The first recorded sessions on the platform originate from a suite of related conferences, sponsored by the Portugal-based Institute for Systems and Technologies of Information, Control and Communication, that were held in September 2019. Each conference is represented by only a handful of video-recorded keynote speeches. Video playback offers typical options for video quality and playback speed. Lecture slides and the speaker are presented concurrently in separate panes. The video playback also includes a unique pane that displays a scrolling transcript, which the viewer can switch among English, Spanish, and Chinese versions. Closed captioning in all three languages is also available. In these first presentations, the speaker’s prepared remarks are captured, but question-and-answer sessions aren’t. In later conferences, question-and-answer segments are included.
The International Conference on Autonomous Agents and Multi-Agent Systems (AAMAS), originally planned for Auckland, New Zealand, but held virtually May 9–13, illustrates Underline Science’s pivot to supporting virtual-only events and its potential to reshape scholarly conferences. The conference video was produced by the company’s own production team, and it employed its proprietary video streaming platform. The conference was livestreamed, with speakers originating from their homes and offices around the world. Afterward, its content was quickly made available: 481 lectures given by 412 speakers, with keynotes, award presentations, and full papers. Moderated question-and-answer segments augment the prepared lectures.

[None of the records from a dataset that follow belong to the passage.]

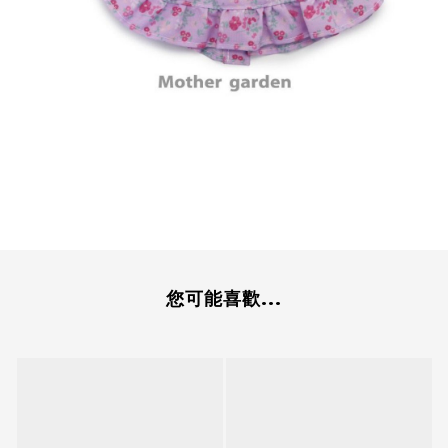
您可能喜歡...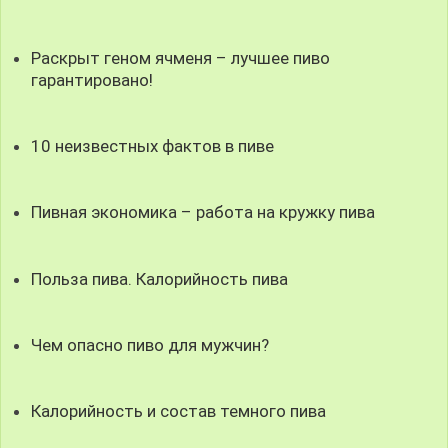
Раскрыт геном ячменя – лучшее пиво
гарантировано!
10 неизвестных фактов в пиве
Пивная экономика – работа на кружку пива
Польза пива. Калорийность пива
Чем опасно пиво для мужчин?
Калорийность и состав темного пива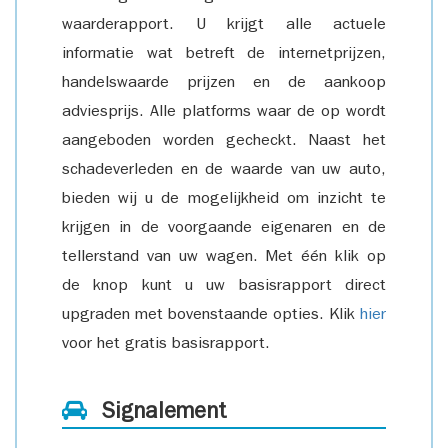
waarderapport. U krijgt alle actuele
informatie wat betreft de internetprijzen,
handelswaarde prijzen en de aankoop
adviesprijs. Alle platforms waar de op wordt
aangeboden worden gecheckt. Naast het
schadeverleden en de waarde van uw auto,
bieden wij u de mogelijkheid om inzicht te
krijgen in de voorgaande eigenaren en de
tellerstand van uw wagen. Met één klik op
de knop kunt u uw basisrapport direct
upgraden met bovenstaande opties. Klik
hier
voor het gratis basisrapport.
Signalement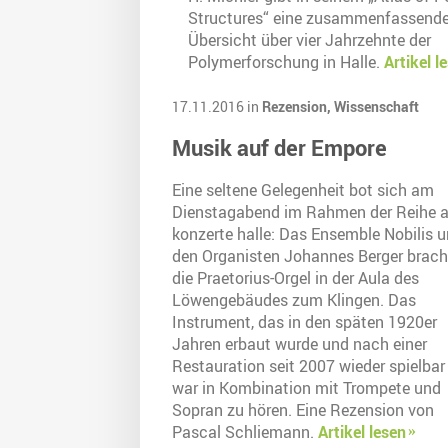
Structures“ eine zusammenfassend
Übersicht über vier Jahrzehnte der
Polymerforschung in Halle.
Artikel l
17.11.2016 in
Rezension,
Wissenschaft
Musik auf der Empore
Eine seltene Gelegenheit bot sich am
Dienstagabend im Rahmen der Reihe a
konzerte halle: Das Ensemble Nobilis 
den Organisten Johannes Berger brach
die Praetorius-Orgel in der Aula des
Löwengebäudes zum Klingen. Das
Instrument, das in den späten 1920er
Jahren erbaut wurde und nach einer
Restauration seit 2007 wieder spielbar 
war in Kombination mit Trompete und
Sopran zu hören. Eine Rezension von
Pascal Schliemann.
Artikel lesen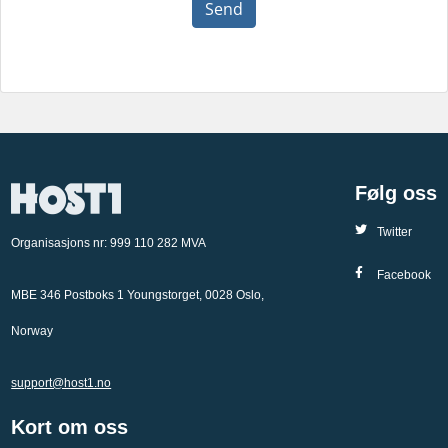
Send
Følg oss
Twitter
Organisasjons nr: 999 110 282 MVA
Facebook
MBE 346 Postboks 1 Youngstorget, 0028 Oslo,
Norway
support@host1.no
Kort om oss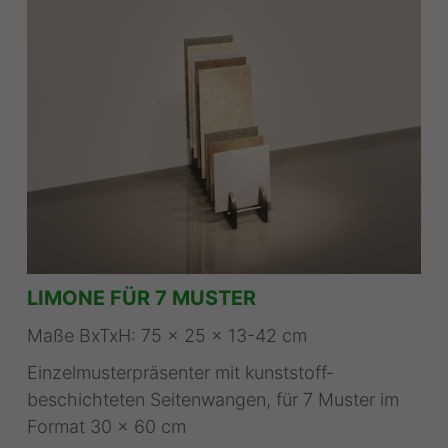
LIMONE FÜR 7 MUSTER
Maße BxTxH: 75 x 25 x 13-42 cm
Einzelmusterpräsenter mit kunststoff-
beschichteten Seitenwangen, für 7 Muster im
Format 30 x 60 cm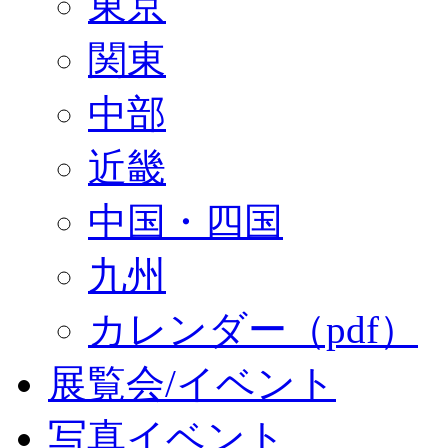
東京
関東
中部
近畿
中国・四国
九州
カレンダー（pdf）
展覧会/イベント
写真イベント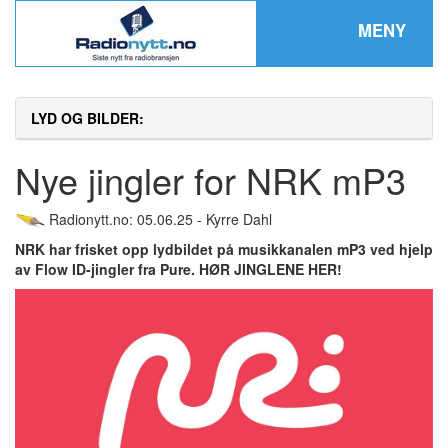
MENY
LYD OG BILDER:
Nye jingler for NRK mP3
Radionytt.no: 05.06.25 - Kyrre Dahl
NRK har frisket opp lydbildet på musikkanalen mP3 ved hjelp
av Flow ID-jingler fra Pure. HØR JINGLENE HER!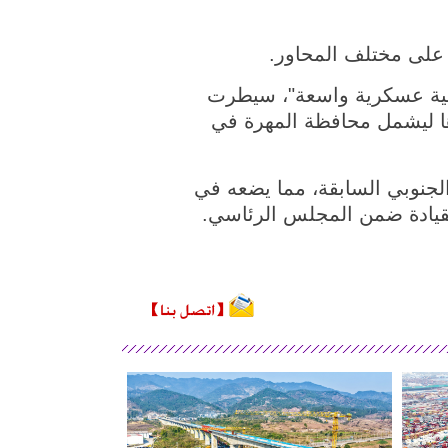
 على مختلف المحاور.
س الانتقالي الجنوبي قد شنت فجر الثالث من ديسمبر عام 2025 "عملية عسكرية واسعة"، سيطرت
ها ليشمل محافظة المهرة في
إلى استعادة دولة اليمن الجنوبي السابقة، مما يضعه في
قيادة ضمن المجلس الرئاسي.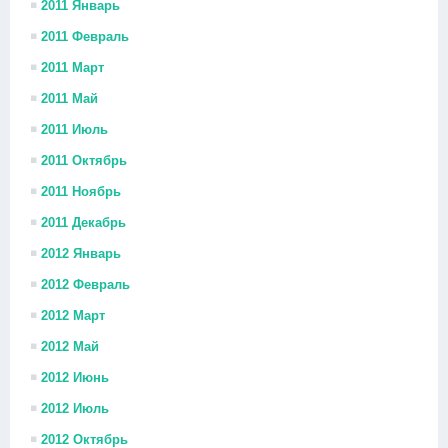
2011 Январь
2011 Февраль
2011 Март
2011 Май
2011 Июль
2011 Октябрь
2011 Ноябрь
2011 Декабрь
2012 Январь
2012 Февраль
2012 Март
2012 Май
2012 Июнь
2012 Июль
2012 Октябрь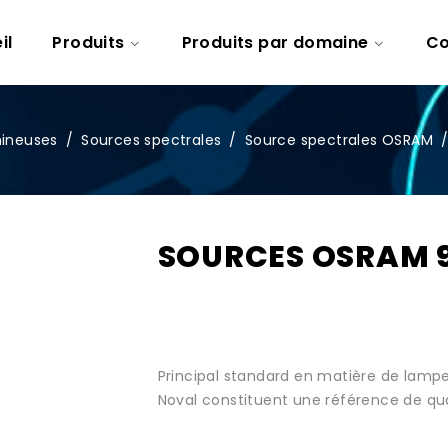
il
Produits
Produits par domaine
Co
mineuses
/
Sources spectrales
/
Source spectrales OSRAM
SOURCES OSRAM 9
Principal standard en matière de lamp
Noval constituent une référence de qua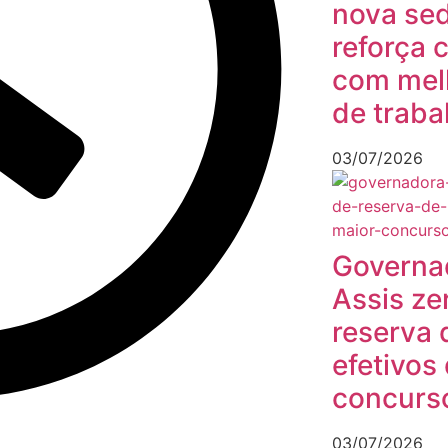
nova sed
reforça
com mel
de traba
03/07/2026
Governa
Assis ze
reserva 
efetivos
concurs
03/07/2026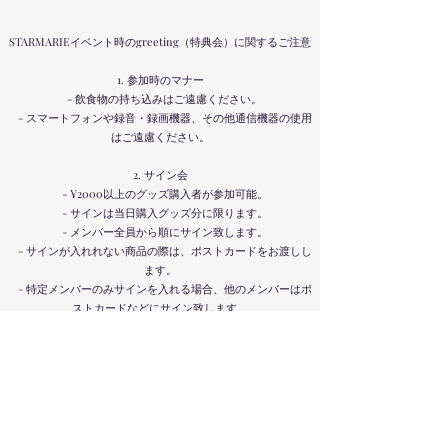
STARMARIEイベント時のgreeting（特典会）に関するご注意
1. 参加時のマナー
- 飲食物の持ち込みはご遠慮ください。
- スマートフォンや録音・録画機器、その他通信機器の使用
はご遠慮ください。
2. サイン会
- ¥2000以上のグッズ購入者が参加可能。
- サインは当日購入グッズ分に限ります。
- メンバー全員から順にサイン致します。
- サインが入れれない商品の際は、ポストカードをお渡しし
ます。
- 特定メンバーのみサインを入れる場合、他のメンバーはポ
ストカードなどにサイン致します。
3. グループショットチェキ撮影会
- 撮影後、サインと日付を入れてお渡し致します。
- 誕生月の方には、ささやかですが、追加のメッセージを入
れさせていただきます。
4. 2ショットチェキ撮影会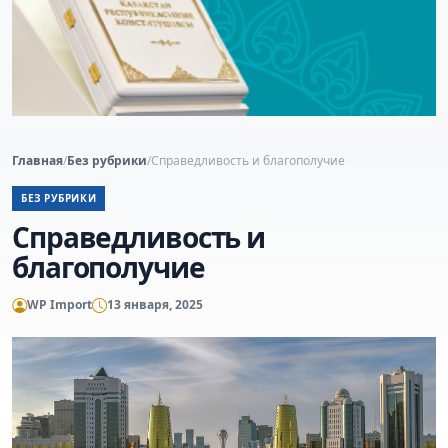
Главная
/
Без рубрики
/
Справедливость и благополучие
БЕЗ РУБРИКИ
Справедливость и
благополучие
WP Import
13 января, 2025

“I’ve been attending AAMAS since the first edition of the conference in 2002,” says AAMAS 2020 general chair Gita Sukthankar, associate professor of computer science at the University of Central Florida. “Viewing the conference on the underline.io platform gave me a new window into my own research community. I saw talks that I might have missed seeing in person by rapidly browsing the whole collection of videos. In the online virtual environment, I met researchers who would not have been able to attend normally. Going forward, I believe that all AI conferences should maintain a virtual presence.”
The Future of Conferences
Looking ahead, Lazinica is optimistic about Underline Science’s prospects. He anticipates that all conferences will be conducted virtually over at least the next 6–12 months, and he believes that Underline Science is well-positioned not only to provide search, transcription, translation, and citation features, but also to host virtual conferences entirely, such as was done with AAMAS. He noted that Underline Science has already signed up 20 events for this year.
When asked about the company’s revenue model, Lazinica told me, “We plan to monetize on the usage of our repository and sell add-on features to the users.” He anticipates that customers for such features will include “universities, corporate R&D departments, and even individuals.”
Lazinica concluded our conversation by noting that “we’re a unique platform to produce virtual events, and after the event, we preserve and enrich the content. In the past, valuable content from conferences has disappeared, and now Underline Science is changing that.”